When You Breathe, Does Your Pelvis Move Along Too?
Contents
Take a big breath in. Where do you move?
There are people in whom only the chest heaves. There are people in whom the belly swells too. And in a truly relaxed breath, the lower belly, the pelvic floor, and even the area near the tailbone move faintly along.
Most of you have probably never felt this last movement. I check for it in the clinic. And in the people in whom this movement has disappeared, there are symptoms that appear again and again.
Breathing does not end at the chest
When you breathe in, the diaphragm descends. When the diaphragm descends, the pressure inside the abdomen rises. That pressure is not trapped inside the abdomen — it travels downward to the pelvic floor, and backward to the spine and the sacrum.
This pressure wave repeats more than twenty thousand times a day. It continues even while we sleep.
And this wave is used for more than just breathing.
- It helps the venous flow returning from the legs to the heart.
- It pushes up the lymph flow that the heart cannot drive.
- It becomes the background rhythm of the peristalsis by which the gut mixes and pushes its contents.
- It constantly shifts the organs within the pelvis so they slide against one another instead of sticking.
I covered in detail in an earlier article the idea that breathing is a pressure pump for the whole body. (Breathing Is Not the Act of Taking a Breath) Today's story is about the place that wave reaches farthest — the pelvis.
When the wave does not reach the pelvis
When breathing turns shallow and ends at the chest, the pelvis goes nearly motionless all day long.
From here on is my clinical observation and interpretation. In these people I hear the following complaints again and again.
- The groin pulls and feels tight.
- The deep part of the hip joint hurts, but tests show little abnormality.
- The lower belly feels heavy, with a sensation that things are about to drop out.
- Cystitis, vaginitis, and prostate discomfort seem to heal and then keep coming back.
- Sitting for a long time makes the perineum or the area around the tailbone burn or ache.
- The lower belly is always cold, and the rhythm of stool or urine is irregular.
These symptoms look unrelated to one another. Indeed, people scatter to urology, gynecology, and orthopedics for separate tests, and return from each having been told "nothing much is wrong."
I see the possibility that these symptoms may be a problem of one single place. In the space called the pelvis, the flow and the movement have stopped.
Why does it come back
Two things happen in a space that has stopped.
It pools. When the return of the veins and lymph slows, fluid stagnates within the pelvis. The heavy, weighted feeling, and the discomfort that worsens with long sitting, come from here.
It dries. This may sound strange, but stagnation and dryness come together. The pooled water is trapped between the tissues, while the blood flow and secretion that the mucosa actually needs decrease. Mucosa must be moist to defend. Dry mucosa is injured by even a small stimulus, and germs settle in more easily.

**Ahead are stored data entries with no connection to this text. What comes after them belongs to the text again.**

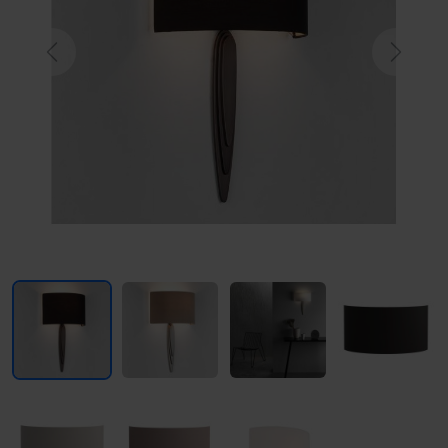
Previous
Next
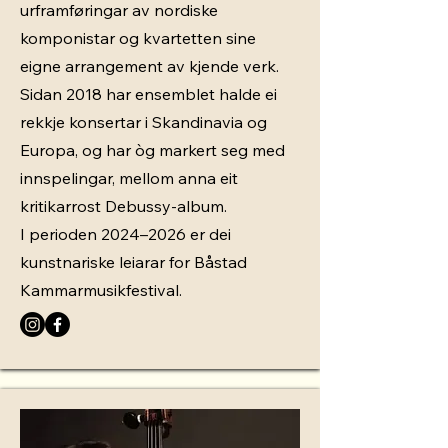
urframføringar av nordiske
komponistar og kvartetten sine
eigne arrangement av kjende verk.
Sidan 2018 har ensemblet halde ei
rekkje konsertar i Skandinavia og
Europa, og har òg markert seg med
innspelingar, mellom anna eit
kritikarrost Debussy-album.
I perioden 2024–2026 er dei
kunstnariske leiarar for Båstad
Kammarmusikfestival.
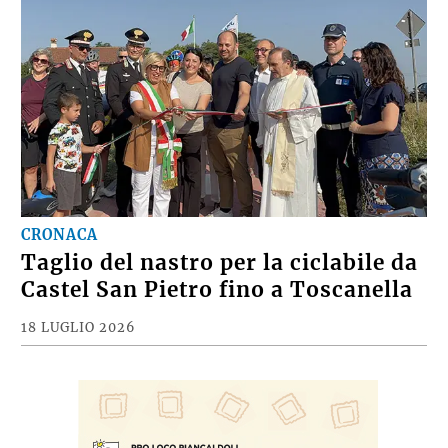
CRONACA
Taglio del nastro per la ciclabile da
Castel San Pietro fino a Toscanella
18 LUGLIO 2026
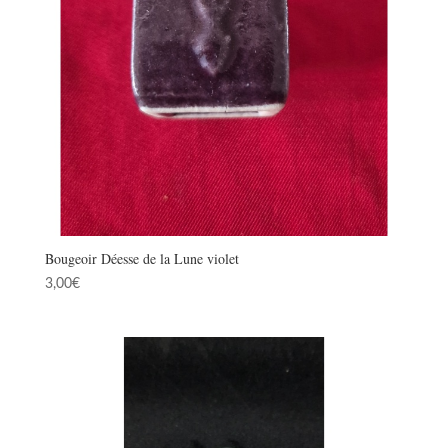
Bougeoir Déesse de la Lune violet
3,00
€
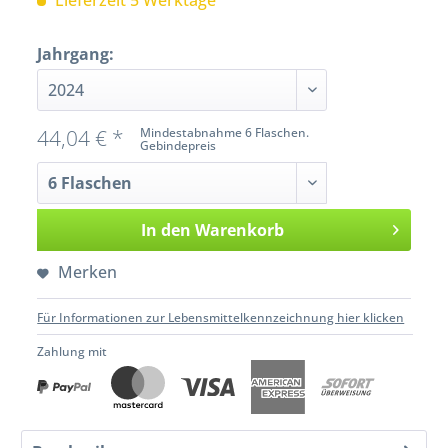
Lieferzeit 5 Werktage
Jahrgang:
44,04 € *
Mindestabnahme 6 Flaschen.
Gebindepreis
In den
Warenkorb
Merken
Für Informationen zur Lebensmittelkennzeichnung hier klicken
Zahlung mit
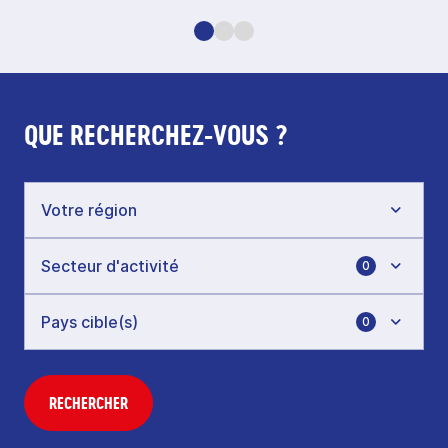
QUE RECHERCHEZ-VOUS ?
0
0
RECHERCHER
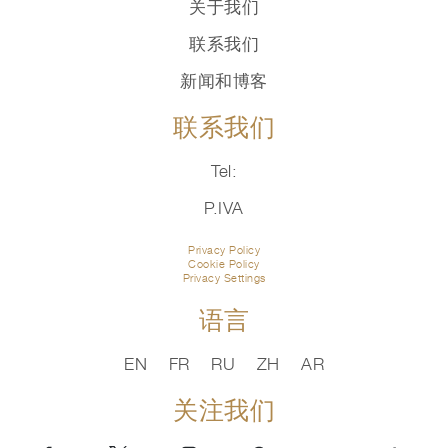
关于我们
联系我们
新闻和博客
联系我们
Tel:
P.IVA
Privacy Policy
Cookie Policy
Privacy Settings
语言
EN
FR
RU
ZH
AR
关注我们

So I do not see recurring cystitis or vaginitis only as "germs keep getting in." I look together at whether that place has lost the conditions to overcome germs. The people in whom the antibiotic cleared the germs but who return a few months later are the reason I came to think this way.
What I do
For such people I set the goal as getting the pelvis to move.
First I watch the breath. Whether it is a breath that uses only the chest, whether the diaphragm actually descends, and whether that wave reaches all the way down. Then I find what is blocking that wave. It may be a hardened abdominal wall, a pelvic floor that is always tensed, or the area around a hip joint hardened from long sitting.

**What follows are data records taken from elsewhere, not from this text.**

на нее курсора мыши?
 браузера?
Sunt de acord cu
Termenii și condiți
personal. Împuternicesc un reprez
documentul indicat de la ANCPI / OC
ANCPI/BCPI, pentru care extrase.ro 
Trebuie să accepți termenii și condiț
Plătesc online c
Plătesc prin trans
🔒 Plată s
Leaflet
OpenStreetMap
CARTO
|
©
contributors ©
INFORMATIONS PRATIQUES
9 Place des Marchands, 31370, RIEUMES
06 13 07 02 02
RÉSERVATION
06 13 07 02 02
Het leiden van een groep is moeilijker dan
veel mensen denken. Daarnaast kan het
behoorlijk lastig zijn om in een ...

It is the same when I use herbal medicine. The path by which the pooled fluid drains, the conditions under which blood flow and secretion return to dry mucosa, the physical quality by which hardened tissue slides again — I compose it to act on these several branches together and restore the environment of that space. When the conditions return, the body does the recovering.

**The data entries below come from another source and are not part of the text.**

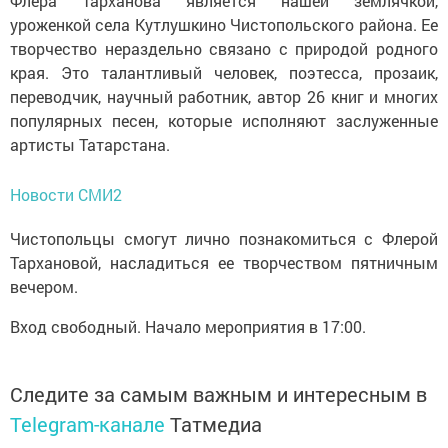
Флера Тарханова является нашей землячкой,
уроженкой села Кутлушкино Чистопольского района. Ее
творчество нераздельно связано с природой родного
края. Это талантливый человек, поэтесса, прозаик,
переводчик, научный работник, автор 26 книг и многих
популярных песен, которые исполняют заслуженные
артисты Татарстана.
Новости СМИ2
Чистопольцы смогут лично познакомиться с Флерой
Тархановой, насладиться ее творчеством пятничным
вечером.
Вход свободный. Начало мероприятия в 17:00.
Следите за самым важным и интересным в
Telegram-канале
Татмедиа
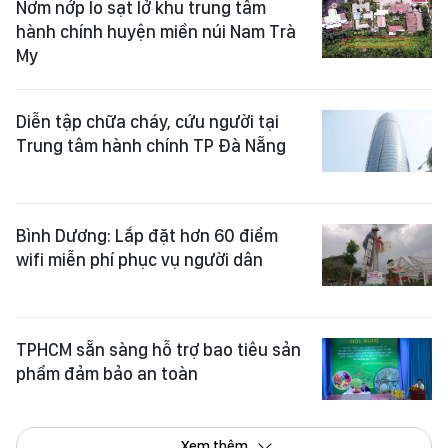
Nơm nớp lo sạt lở khu trung tâm
hành chính huyện miền núi Nam Trà
My
Diễn tập chữa cháy, cứu người tại
Trung tâm hành chính TP Đà Nẵng
Bình Dương: Lắp đặt hơn 60 điểm
wifi miễn phí phục vụ người dân
TPHCM sẵn sàng hỗ trợ bao tiêu sản
phẩm đảm bảo an toàn
Xem thêm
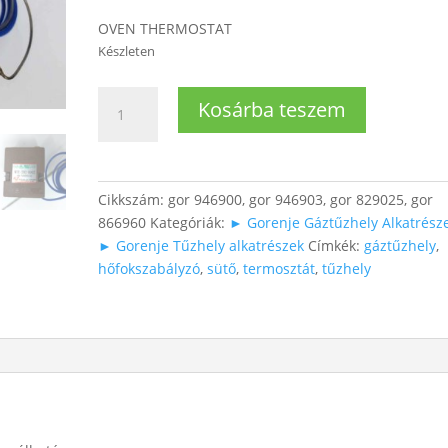
OVEN THERMOSTAT
Készleten
Sütő
Kosárba teszem
termosztát,
hőfokszabályzó
mennyiség
Cikkszám:
gor 946900, gor 946903, gor 829025, gor
866960
Kategóriák:
► Gorenje Gáztűzhely Alkatrész
► Gorenje Tűzhely alkatrészek
Címkék:
gáztűzhely
,
hőfokszabályzó
,
sütő
,
termosztát
,
tűzhely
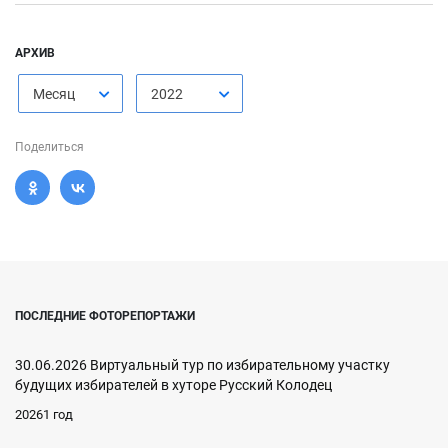
АРХИВ
Месяц
2022
Поделиться
ПОСЛЕДНИЕ ФОТОРЕПОРТАЖИ
30.06.2026 Виртуальный тур по избирательному участку
будущих избирателей в хуторе Русский Колодец
20261 год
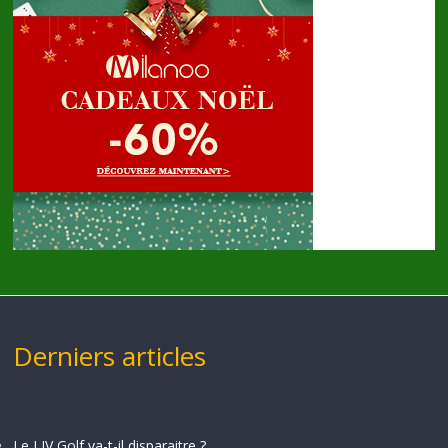
Derniers articles
Le LIV Golf va-t-il disparaitre ?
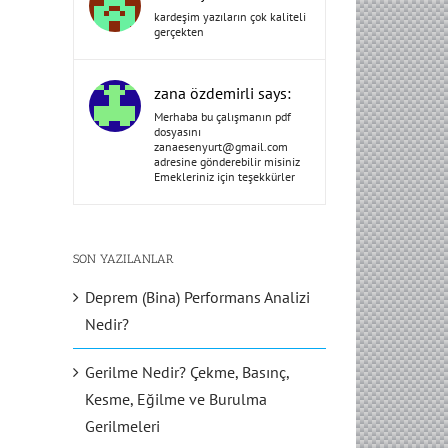
kardeşim yazıların çok kaliteli
gerçekten
zana özdemirli says:
Merhaba bu çalışmanın pdf
dosyasını
zanaesenyurt@gmail.com
adresine gönderebilir misiniz
Emekleriniz için teşekkürler
SON YAZILANLAR
Deprem (Bina) Performans Analizi
Nedir?
Gerilme Nedir? Çekme, Basınç,
Kesme, Eğilme ve Burulma
Gerilmeleri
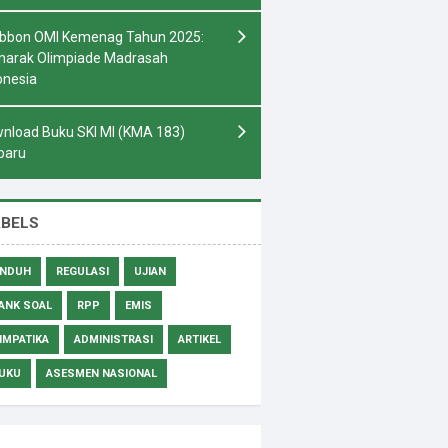
bbon OMI Kemenag Tahun 2025:
arak Olimpiade Madrasah
onesia
nload Buku SKI MI (KMA 183)
baru
ABELS
NDUH
REGULASI
UJIAN
ANK SOAL
RPP
EMIS
IMPATIKA
ADMINISTRASI
ARTIKEL
UKU
ASESMEN NASIONAL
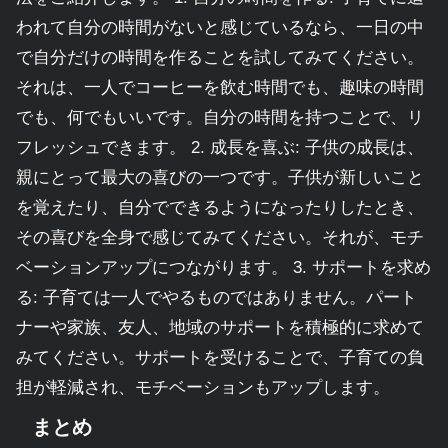
われて自分の時間がないと感じているなら、一日の中
で自分だけの時間を作ることを試してみてください。
それは、一人でコーヒーを飲む時間でも、趣味の時間
でも、何でもいいです。自分の時間を持つことで、リ
フレッシュできます。 2. 成長を喜ぶ: 子供の成長は、
親にとって最大の喜びの一つです。子供が新しいこと
を覚えたり、自分でできるようになったりしたとき、
その喜びを全身で感じてみてください。それが、モチ
ベーションアップにつながります。 3. サポートを求め
る: 子育ては一人でやるものではありません。パート
ナーや家族、友人、地域のサポートを積極的に求めて
みてください。サポートを受けることで、子育ての負
担が軽減され、モチベーションもアップします。
まとめ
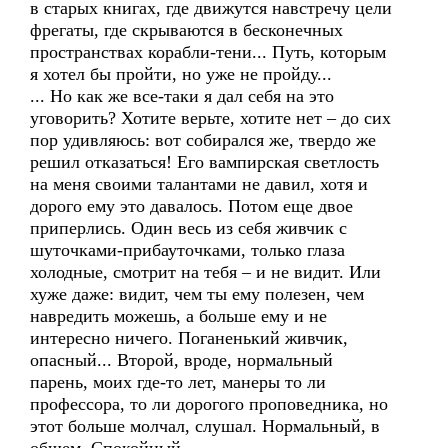
в старых книгах, где движутся навстречу цели
фрегаты, где скрываются в бесконечных
пространствах корабли-тени... Путь, которым
я хотел бы пройти, но уже не пройду...
... Но как же все-таки я дал себя на это
уговорить? Хотите верьте, хотите нет – до сих
пор удивляюсь: вот собирался же, твердо же
решил отказаться! Его вампирская светлость
на меня своими талантами не давил, хотя и
дорого ему это давалось. Потом еще двое
приперлись. Один весь из себя живчик с
шуточками-прибауточками, только глаза
холодные, смотрит на тебя – и не видит. Или
хуже даже: видит, чем ты ему полезен, чем
навредить можешь, а больше ему и не
интересно ничего. Поганенький живчик,
опасный... Второй, вроде, нормальный
парень, моих где-то лет, манеры то ли
профессора, то ли дорогого проповедника, но
этот больше молчал, слушал. Нормальный, в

And I give back the movement. Even if medicine and treatment create the conditions, if that place is not used again, it returns to where it was within a few days.
When you should go to the hospital first
Among pelvic and lower-abdominal symptoms, there are some that must be checked first.
- Blood in the urine, high fever, flank pain — it may be pyelonephritis. Care is needed immediately.
- Urine that will not come out at all, or an unbearably urgent and painful urge.
- Foul-smelling discharge, fever, severe pelvic pain — the infection must be treated first.
- Abnormal bleeding after menopause, or bleeding after intercourse.
- Sudden severe lower-abdominal pain — it may be an emergency such as ovarian torsion or an ectopic pregnancy.
- Blood mixed in the stool, weight loss, or a sudden change in bowel habits.
This article is about the problems that remain after infection and tumor have been ruled out. Please keep the order.
Finally
The space lowest in the body is the one that receives attention last.
Yet it is a place that must receive twenty thousand waves a day to stay alive. When that wave does not reach, it pools, dries, hardens, and keeps giving back problems that return.
That is why I ask how far the breath goes. It may sound like a strange question, but to me it is the fastest question for understanding the lower abdomen.